13 August 2025

Names are hard

I had two problems with this beer before I even took it out of the fridge:
1. Don't mess with pilsner. Your kooky craft-beer twists are not welcome in this space.
2. The name. Honey, I Shrunk The Pils sounds like a working title which never got fixed and ended up printed on the can. Woeful.

I was happier when I saw it poured. It's a flawless golden colour, topped by a classically continental pillow of pure white foam. There's no honey in the aroma either, which is floral and summery. Maybe that was Wicklow Wolf's plan all along: adding their own honey to impart a meadow-like quality which suits pilsner but doesn't at all resemble how other breweries "do" honey-flavoured beer. If so, the flavour gives the game away, but only a little. There is a basic honey-crunch sugary element lurking in the taste, but it's not the main feature. That's proper lager, though maybe a little heavier and lacking bitterness for a pils, so more of a light Helles, to my mind, at 4.8% ABV. Stylistic hair-splitting apart, this is good, plain, drinking lager: easy-going enough to be refreshing, but with enough substance to be properly süffig. If it wasn't for that mild pinch of honey in the middle, it would pass muster in any German beer garden. I still think that a pilsner was an odd choice when the brewery went looking for a beer to put their homegrown honey into, but I fully accept that it hasn't ruined it as I feared. There must have been a better use for it, however.
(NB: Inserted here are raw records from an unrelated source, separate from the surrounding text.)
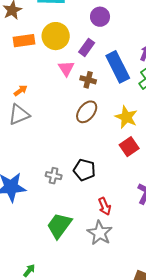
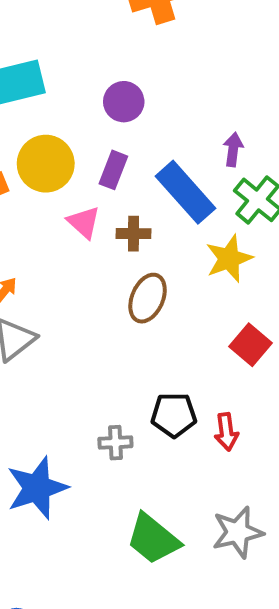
yellow star: (126, 117) -> (229, 259), moved, turned -30
red arrow: (105, 206) -> (226, 432), moved, turned 30
green trapezoid: (59, 226) -> (153, 539), turned -72
gray star: (100, 233) -> (238, 532), turned -30

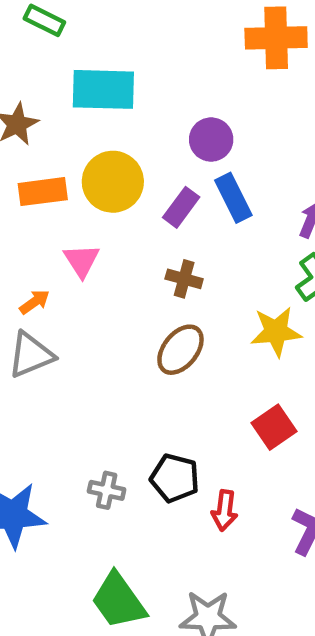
blue rectangle: (186, 192) -> (233, 198), moved, size x0.7
pink triangle: (84, 222) -> (82, 261), moved

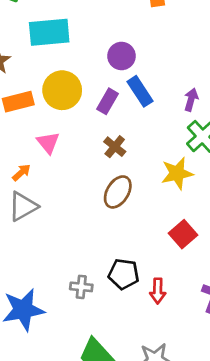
brown cross: (184, 279) -> (115, 147), turned 30

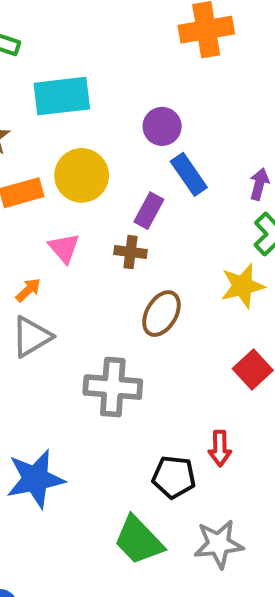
purple rectangle: (107, 101) -> (149, 211), moved
brown cross: (115, 147) -> (131, 252), moved, turned -30
black pentagon: (124, 274) -> (174, 477), moved
gray cross: (81, 287) -> (113, 387), moved, size x1.8

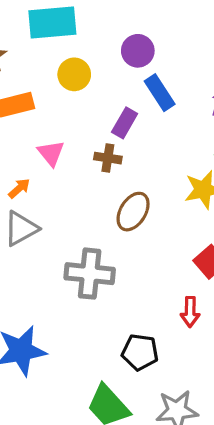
yellow circle: (82, 175) -> (74, 74), moved, size x0.7
red arrow: (220, 448) -> (190, 312), moved

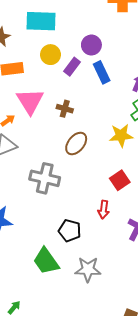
purple rectangle: (125, 123) -> (72, 67), moved
pink triangle: (51, 153) -> (30, 101), size x1.6

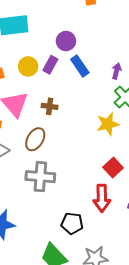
yellow circle: (50, 55) -> (28, 66), moved
brown ellipse: (76, 144) -> (35, 139), moved
red arrow: (104, 210) -> (102, 198), size x1.5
I won't even try to guess if "Suddenly Acai" is meant to be a pun or a reference to something. If you have to explain it, it's not good, Chief. This is a sour ale of 5% ABV, brewed with blueberries, strawberries and açaí berries, obviously enough. That all makes it purple and hazy, pouring to a short-lived head and smelling loudly of strawberries: real, but sweet and concentrated, like the canned variety. That the recipe includes lactose is immediately apparent on tasting. First it's the creamy, smoothie-like texture, and then it's the fruit yoghurt effect. The blueberries hold their own with the strawberries, and I don't think I know what açaí berries taste like, so they may or may not be there too. It's a gentle, happy sort of beer, not too sweet and not at all sticky. While not sour as such, there's enough of a lactic tang to keep things clean and interesting. If you must make these milky berry jobs, then this is the way to do it.

Two surprises for me, then. Wicklow Wolf is a brewery of many talents, but making beers which look like I'll hate them, and doing them really well, is a new one. I would finish by saying my prejudices need examining, but I'm far too old for that sort of thing.